Stanley Onyemechalu is to run a public event in Nigeria bringing young people and older people together to talk about the legacy of the Biafra War.
A Gates Cambridge Scholar is to organise a two-day intergenerational public engagement event in Nigeria on the Biafra war and its legacies.
Stanley Onyemechalu [2021] has been awarded the Public Engagement Starter Fund (PESF) by the University of Cambridge for his ‘Legacies of Biafra Heritage Project’. The PESF supports University of Cambridge researchers to “undertake innovative public engagement with research activities… based on contemporary research at the University”.
The Legacies of Biafra Heritage Project (LBHP), an offshoot from Stanley’s PhD in Archaeology, will organise a two-day public engagement activity in Enugu, south-eastern Nigeria. In collaboration with the Centre for Memories – a youth-led cultural centre – the project will engage young people in an artistic representation of their knowledge of the Biafra war and its legacies and showcase that art in a free public exhibition.
The public exhibition segment will feature an interactive session between war veterans, survivors (and their descendants) with the young people and their works. Through its activities, LBHP aims to foster intergenerational dialogue and empower participants to exchange and express their knowledge/memories of the Biafra war and its legacies – a sensitive part of their collective history that Stanley says has been suppressed by successive Nigerian governments.
Stanley has also been awarded the Wenner-Gren Dissertation Fieldwork Grant to support his PhD fieldwork research in southeastern Nigeria.
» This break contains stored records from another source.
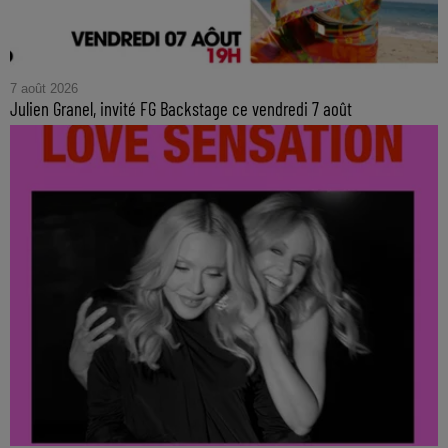
7 août 2026
Julien Granel, invité FG Backstage ce vendredi 7 août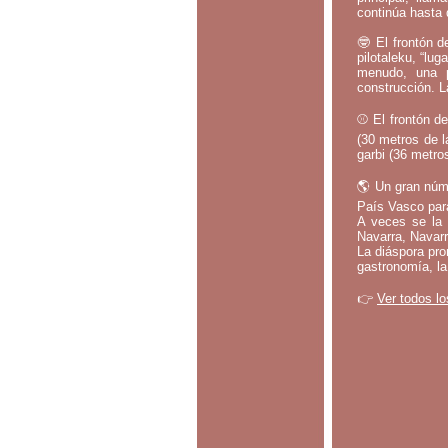
continúa hasta 
🤓 El frontón d
pilotaleku, “lug
menudo, una p
construcción. L
⚾ El frontón de
(30 metros de l
garbi (36 metros
🌎 Un gran núm
País Vasco par
A veces se la 
Navarra, Navarr
La diáspora pro
gastronomía, la
👉
Ver todos lo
The Grant funds “vibrant and significant” doctoral research that “advances anthropological knowledge” and “furthers our understanding of what it means to be human”. Stanley’s PhD explores the complex intersection of cultural heritage and the legacies of 20th-century violent conflicts in the context of the Nigeria-Biafra war (1967-1970) and the Igbo people in southeastern Nigeria.
Stanley comments: “I thank the University of Cambridge and the Wenner-Gren Foundation for Anthropological Research for the awards, which will significantly support my research and public engagement activities in south-eastern Nigeria.”